Businesses go public
The sources of the publicity were two of Niagara Falls' major tourism businesses.
The Maid of the Mist, whose boat dock was surrounded by the sewage discharge, tweeted a photo and later tweeted a video it received from Rainbow Air, a Niagara Falls helicopter tour company. The video, in particular, has been used by almost every news website that carried the story.
Pat Proctor, the Rainbow Air vice president and pilot who shot the video from 1,100 feet up, is the chairman of the Niagara Falls Tourism Advisory Board.
"It was a concern that tourists were definitely tweeting out themselves, so what are you going to do? Are you going to block everybody out?" Proctor asked. "I wouldn't go after the businesses or the tourism agencies themselves. The responsibility is not ours, it's the Water Board's."
Proctor said he didn't know what caused the black stain on the water, because he had never seen anything like it in 22 years of flying above the Falls.

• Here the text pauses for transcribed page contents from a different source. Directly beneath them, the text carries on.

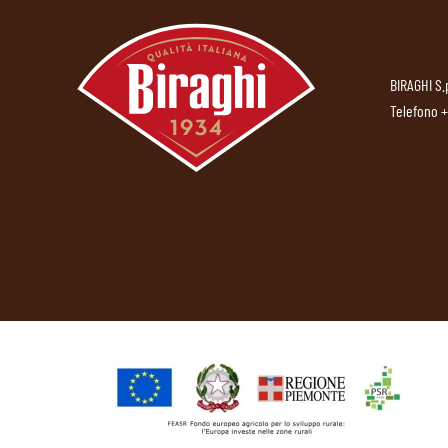
BIRAGHI S.
Telefono
+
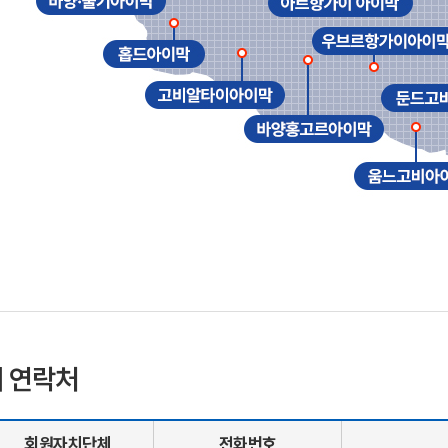
 연락처
회원자치단체
전화번호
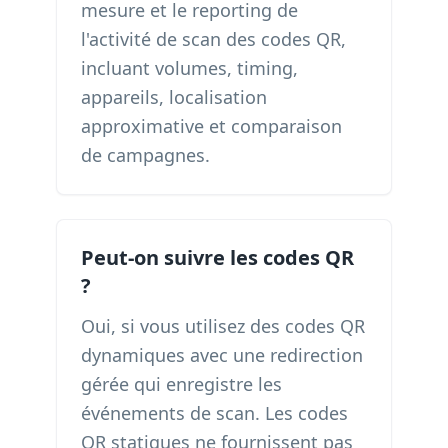
mesure et le reporting de
l'activité de scan des codes QR,
incluant volumes, timing,
appareils, localisation
approximative et comparaison
de campagnes.
Peut-on suivre les codes QR
?
Oui, si vous utilisez des codes QR
dynamiques avec une redirection
gérée qui enregistre les
événements de scan. Les codes
QR statiques ne fournissent pas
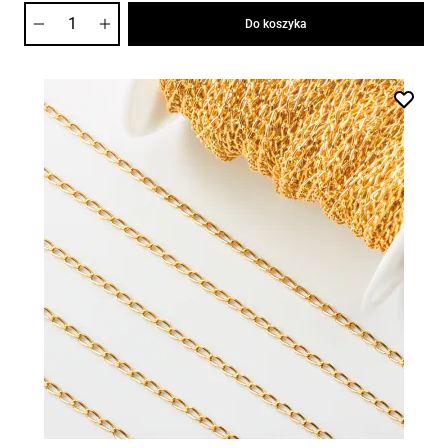
Ilość
Do koszyka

He said he feared it might be an oil leak, perhaps from a Maid of the Mist boat.
"It was very alarming," Proctor said. "If anything, I thought we were helping and aiding. What if it was an oil leak?"
"We have an obligation to guests to inform them of anything that might impact their experience," Maid spokesman Kevin Keenan said.

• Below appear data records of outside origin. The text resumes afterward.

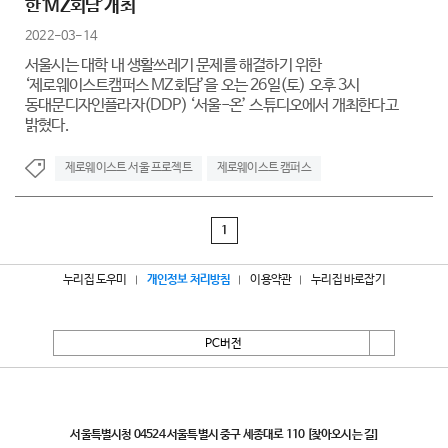
한‘MZ회담’개최
2022-03-14
서울시는 대학 내 생활쓰레기 문제를 해결하기 위한
‘제로웨이스트캠퍼스 MZ회담’을 오는 26일(토) 오후 3시
동대문디자인플라자(DDP) ‘서울-온’ 스튜디오에서 개최한다고
밝혔다.
제로웨이스트 서울 프로젝트
제로웨이스트 캠퍼스
1
누리집 도우미
개인정보 처리방침
이용약관
누리집 바로잡기
PC버전
서울특별시
서울특별시청 04524 서울특별시 중구 세종대로 110
[찾아오시는 길]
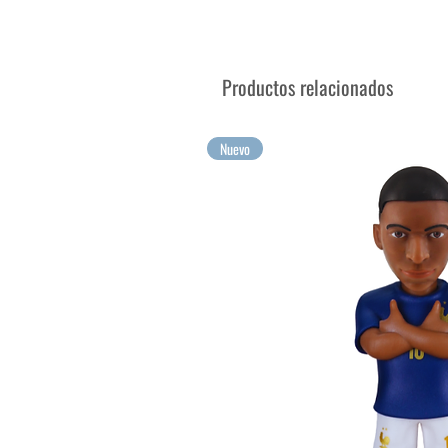
¡Tus mayores emociones para 
Productos relacionados
Nuevo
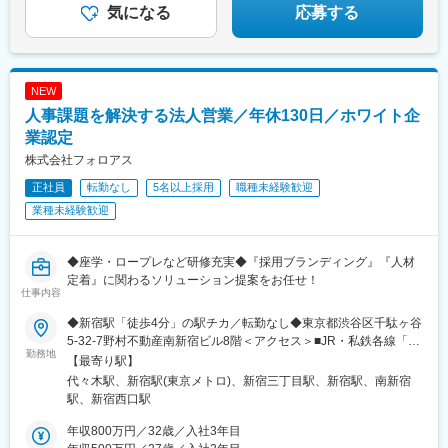
気になる
応募する
NEW
人事課題を解決する法人営業／年休130日／ホワイト企
業認定
株式会社フォロアス
正社員
転勤なし
5名以上採用
職種未経験歓迎
業種未経験歓迎
◆座学・ロープレなど研修充実◆『採用ブランディング』『人材
定着』に関わるソリューション提案をお任せ！
仕事内容
◆新宿駅「徒歩4分」の駅チカ／転勤なし◆東京都渋谷区千駄ヶ谷
5-32-7野村不動産南新宿ビル8階＜アクセス＞■JR・私鉄各線「新
勤務地
宿駅」新南口より徒歩4分■東京メトロ各線「新宿三丁目駅」E8出
【最寄り駅】
口より徒歩3分■総武線 「代々木駅」 東口より徒歩5分■小田急小
代々木駅、新宿駅(東京メトロ)、新宿三丁目駅、新宿駅、南新宿
田原線 「新宿駅」 南口より徒歩7分■京王線 「新宿駅」 JR中央西
駅、新宿西口駅
口より徒歩7分
年収800万円／32歳／入社3年目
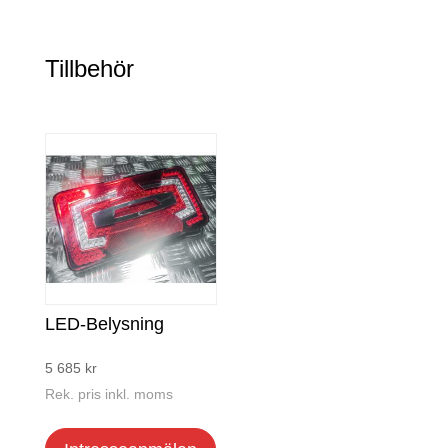
Tillbehör
LED-Belysning
5 685
kr
Rek. pris inkl. moms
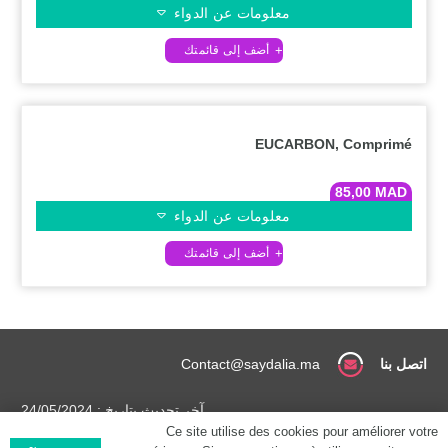
معلومات عن الدواء
EUCARBON, Comprimé
85,00
MAD
معلومات عن الدواء
اتصل بنا
Contact@saydalia.ma
آخر تحديث بتاريخ : 24/05/2024
Ce site utilise des cookies pour améliorer votre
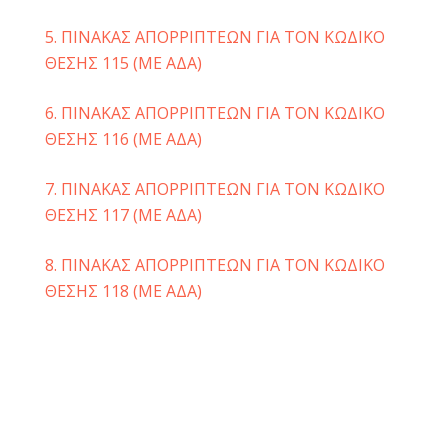
5. ΠΙΝΑΚΑΣ ΑΠΟΡΡΙΠΤΕΩΝ ΓΙΑ ΤΟΝ ΚΩΔΙΚΟ
ΘΕΣΗΣ 115 (ΜΕ ΑΔΑ)
6. ΠΙΝΑΚΑΣ ΑΠΟΡΡΙΠΤΕΩΝ ΓΙΑ ΤΟΝ ΚΩΔΙΚΟ
ΘΕΣΗΣ 116 (ΜΕ ΑΔΑ)
7. ΠΙΝΑΚΑΣ ΑΠΟΡΡΙΠΤΕΩΝ ΓΙΑ ΤΟΝ ΚΩΔΙΚΟ
ΘΕΣΗΣ 117 (ΜΕ ΑΔΑ)
8. ΠΙΝΑΚΑΣ ΑΠΟΡΡΙΠΤΕΩΝ ΓΙΑ ΤΟΝ ΚΩΔΙΚΟ
ΘΕΣΗΣ 118 (ΜΕ ΑΔΑ)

"This is a really good example of an effective use of social media. Our guests and employees were asking about the black water and the odor, and our calls to city officials were not answered, so we took to Twitter. After that, it didn't take them long to start answering questions," he said.

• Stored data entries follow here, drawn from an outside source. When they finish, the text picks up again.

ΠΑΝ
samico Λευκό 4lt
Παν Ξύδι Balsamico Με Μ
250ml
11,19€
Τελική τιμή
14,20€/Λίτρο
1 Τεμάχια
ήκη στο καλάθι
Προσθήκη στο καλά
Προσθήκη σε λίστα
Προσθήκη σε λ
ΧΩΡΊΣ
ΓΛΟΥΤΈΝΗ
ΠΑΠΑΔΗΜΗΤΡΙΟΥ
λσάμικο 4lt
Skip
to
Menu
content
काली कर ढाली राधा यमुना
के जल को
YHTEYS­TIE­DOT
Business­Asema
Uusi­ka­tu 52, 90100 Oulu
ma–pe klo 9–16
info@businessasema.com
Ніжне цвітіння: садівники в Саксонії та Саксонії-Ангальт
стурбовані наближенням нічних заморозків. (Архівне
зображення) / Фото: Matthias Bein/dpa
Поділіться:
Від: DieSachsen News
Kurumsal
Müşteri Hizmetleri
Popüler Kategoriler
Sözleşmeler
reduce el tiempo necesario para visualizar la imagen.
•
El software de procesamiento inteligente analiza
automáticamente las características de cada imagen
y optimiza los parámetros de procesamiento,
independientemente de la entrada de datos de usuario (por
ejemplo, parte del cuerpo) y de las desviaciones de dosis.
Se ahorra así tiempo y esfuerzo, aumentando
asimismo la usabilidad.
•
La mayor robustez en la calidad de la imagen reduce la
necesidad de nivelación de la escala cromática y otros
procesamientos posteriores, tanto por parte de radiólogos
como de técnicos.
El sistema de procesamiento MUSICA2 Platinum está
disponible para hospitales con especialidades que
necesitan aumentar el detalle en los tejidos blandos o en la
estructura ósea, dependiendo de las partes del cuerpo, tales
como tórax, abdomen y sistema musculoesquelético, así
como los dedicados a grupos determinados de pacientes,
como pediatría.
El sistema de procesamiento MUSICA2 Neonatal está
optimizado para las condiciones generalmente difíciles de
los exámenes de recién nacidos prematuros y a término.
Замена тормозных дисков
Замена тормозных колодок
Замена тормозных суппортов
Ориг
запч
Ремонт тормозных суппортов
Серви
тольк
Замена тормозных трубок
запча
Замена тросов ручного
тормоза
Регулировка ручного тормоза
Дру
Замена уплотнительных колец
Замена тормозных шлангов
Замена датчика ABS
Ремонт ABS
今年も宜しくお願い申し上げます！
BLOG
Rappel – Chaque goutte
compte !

The media coverage and Cuomo's order for an investigation "reinforce that we made the right decision," Keenan said.
"I don't really blame Rainbow Air," said Jeffrey E. Flach, a hostel owner who serves on the Tourism Advisory Board.
"Certainly, thousands of people saw it, the people on the boat smelled it. It could have gotten out many different ways," Flach said. "At the end of the day, transparency is a good thing."
"But (tourists) tweeting it to their small audiences isn't going to get it picked up by national media," Percy said. "I think people have to be more careful when putting out information into the press or into social media networks."
"You never want any negative publicity," Percy added. "Some people think negative publicity is still good. I don't. I don't think a situation like this is good for anyone. Sometimes when a video is put forth, you don't realize that it can hit the world stage immediately and cause negative damage. I think this could have been contained by certain people and it wouldn't have been blown out of control."
"The bottom line is, this never should have happened to begin with," Percy said. "It's not Rainbow Air or the Maid of the Mist. The people whose fault it is, is the Water Board. This should have never happened on that day or in that time frame, and the Water Board is the culprit here."
World media impact
The video Proctor released has been seen across the world.
Besides heavy coverage in local and Canadian media, the story was picked up by the BBC , whose story was headlined "Niagara Falls: Smelly black water shocks visitors."
The BBC story was picked up around the world and even translated into Spanish.
Overseas, the Evening Standard of London reported, "Water near base of Niagara Falls turns alarming shade of black as tourists look on."
"Mysterious smelly black water seeps into Niagara Falls," reported another London paper, the Daily Mail.
In Australia, the Sydney Morning Herald reported, "Smelly water oozes into Niagara Falls," with sound bites of Water Board officials and tourists set to a soundtrack of spooky music.
Even "Vas Iz Neias?" whose website calls itself "The Voice of the Orthodox Jewish Community," picked up the story.
The Maid of the Mist itself doesn't seem to have been harmed by the flap.
There have been no reports of tourists canceling rides.
"It's had no impact on operations," Keenan said.